Sleep experts like Dr. Azida carry out tests either in the hospital or in the patient’s home before they come to a conclusion. Patients can choose to loan a diagnostic machine overnight, which they will strap to their body before they go to bed. The machine records air pressure and flow, oxygen levels and pulse rate. More advanced home-based diagnostic tools monitor the sleep stages and even the patient’s sleeping positions.

Sleep clinics or hospitals offer deeper insights as the data collected is more comprehensive and includes brain activity and eye movements. The doctors study the data to obtain the apnoea-hypopnea index (AHI), which indicates the existence or severity of sleep apnoea.

A healthy person displays an AHI of less than five. An AHI between five to 14.9 means mild and the range of 15 to 29.9 is moderate. A person with an AHI of 30 and above is considered to be a severe case. “The thing with sleep apnoea is that it won’t just go away. It can be fatal if left untreated,” Dr. Azida stresses. “Because of the risks and complications, it’s important to try to diagnose it early.”

Treatment is two-pronged with surgery coming in as the third and last option.  The 3 methodologies are:

Lifestyle or behaviourial changes

A 10 per cent weight loss for those who are overweight can reduce AHI. Quitting smoking and drinking and actually getting the optimal hours of sleep will make a big difference.
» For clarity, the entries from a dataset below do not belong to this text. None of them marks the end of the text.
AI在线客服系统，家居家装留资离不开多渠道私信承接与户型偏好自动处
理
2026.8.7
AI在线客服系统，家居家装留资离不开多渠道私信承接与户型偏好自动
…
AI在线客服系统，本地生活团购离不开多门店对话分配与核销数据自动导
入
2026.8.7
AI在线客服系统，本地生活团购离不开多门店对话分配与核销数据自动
The Continuous Positive Airway Pressure (CPAP) is currently the gold standard treatment. It is a ventilation therapy. The patient wears a mask to sleep and the device pushes air into the patient’s airways. It is the most effective treatment to date.
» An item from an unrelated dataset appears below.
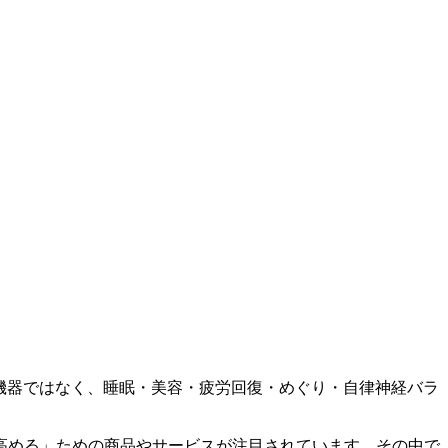
機器ではなく、睡眠・美容・疲労回復・めぐり・自律神経バラ
高める」ための商品やサービスが注目されています。その中で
This is the most drastic approach. It is also painful and recovery takes about two to three weeks depending on how extensive the surgery was.

Doctors must repeat the diagnostic tests again after treatment is prescribed. “The repeat tests will reveal the treatment’s effectiveness. We also need to take another look at the AHI. It doesn’t mean you’re cured just because you stop gasping for air or that your wife said you stopped snoring,” says Dr. Azida. She advises that anyone can reduce the risk of developing sleep apnoea by maintaining a Body Mass Index of less than 25 per cent, avoiding alcohol, sleeping pills and smoking.

Having problems sleeping?

Here are five common sleep disorders that prevent us from getting a good night’s rest. Make sure you make a trip to the doctor’s if you suspect that you suffer from one of the following.

 1.        Insomnia

The inability to fall asleep or sleep well. This could be caused by various medical or mental health problems.

 2.        Narcolepsy

It is a chronic sleep disorder that is characterised by excessive daytime sleepiness and a tendency to fall asleep during the day.

 3.        Sleepwalking

Also known as somnambulism. This disorder is characterised by walking or other physical activities carried out during sleep. A sleepwalker may appear to be awake and may engage in complex task. It is more common in children.

4.        Sleep Apnoea

The most common reason for referral to sleep centres. It refers to the condition when one’s airways are partially or fully blocked when asleep.

 5.        Teeth Grinding

Nocturnal teeth grinding or sleep bruxism is the medical term for clenching or grinding teeth during sleep. Occasional bruxism may not be harmful but when it occurs regularly, it may be associated with moderate to severe dental damage, facial pain and disturbed sleep.